Severity
High
Analysis Summary
Two newly disclosed zero-day vulnerabilities targeting Microsoft Windows have raised serious security concerns across enterprise and government environments. The flaws, named Microsoft BitLocker YellowKey and GreenPlasma, were publicly released by a security researcher following an apparent dispute over Microsoft’s handling of prior vulnerability disclosures. The release includes exploit code capable of bypassing core security protections, leaving affected systems exposed without an official patch. The researcher further made controversial allegations regarding intentional backdoors within Microsoft systems, though no independent evidence currently supports these claims.
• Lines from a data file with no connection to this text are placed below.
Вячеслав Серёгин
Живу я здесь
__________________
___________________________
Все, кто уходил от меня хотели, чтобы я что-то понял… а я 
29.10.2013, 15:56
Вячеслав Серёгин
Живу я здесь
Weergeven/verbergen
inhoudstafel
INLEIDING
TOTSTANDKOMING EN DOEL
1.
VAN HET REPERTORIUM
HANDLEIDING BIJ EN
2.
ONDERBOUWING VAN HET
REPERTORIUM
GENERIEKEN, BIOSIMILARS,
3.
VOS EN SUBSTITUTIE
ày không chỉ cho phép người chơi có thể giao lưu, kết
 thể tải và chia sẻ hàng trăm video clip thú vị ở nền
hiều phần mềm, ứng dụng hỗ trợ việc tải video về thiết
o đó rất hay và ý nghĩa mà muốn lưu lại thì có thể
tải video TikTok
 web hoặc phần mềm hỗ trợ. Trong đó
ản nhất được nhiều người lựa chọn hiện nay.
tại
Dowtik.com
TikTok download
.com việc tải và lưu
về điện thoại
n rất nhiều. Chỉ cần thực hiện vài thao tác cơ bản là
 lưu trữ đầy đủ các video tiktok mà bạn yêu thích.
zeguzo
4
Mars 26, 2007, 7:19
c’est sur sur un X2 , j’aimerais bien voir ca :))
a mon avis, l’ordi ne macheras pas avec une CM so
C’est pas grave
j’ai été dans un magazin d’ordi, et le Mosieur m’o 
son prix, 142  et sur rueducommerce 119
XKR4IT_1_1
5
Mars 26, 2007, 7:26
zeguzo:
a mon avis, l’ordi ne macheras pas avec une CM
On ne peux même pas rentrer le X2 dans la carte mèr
The more severe vulnerability, YellowKey, is a full-disk encryption bypass affecting Windows 11, Windows Server 2022, and Windows Server 2025. It exploits weaknesses within the Windows Recovery Environment, allowing attackers with physical access to bypass BitLocker protections within minutes. The attack can be executed by copying a specially crafted FsTx folder onto a USB drive or directly inserting exploit files into the system’s EFI partition. Once the target is rebooted into recovery mode using specific key combinations, the exploit leverages WinRE components to spawn a privileged shell, granting unrestricted access to encrypted system volumes. Notably, Windows 10 remains unaffected due to architectural differences in its recovery environment.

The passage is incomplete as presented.